DATASET RECORDS

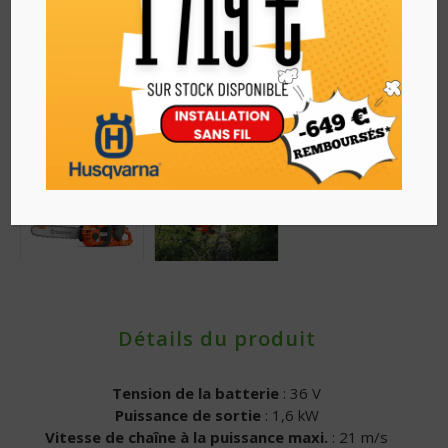
Détails du produit
Tension de la batterie
: 36 V
Puissance de sortie
: 1,6 kW
Vitesse de chaîne à la puissance maxi.
: 21 m/s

WORK ORDER
Every entry above should be restated word for word, with the images left out.

FINISHED TASK
Détails du produit
Tension de la batterie
: 36 V
Puissance de sortie
: 1,6 kW
Vitesse de chaîne à la puissance maxi.
: 21 m/s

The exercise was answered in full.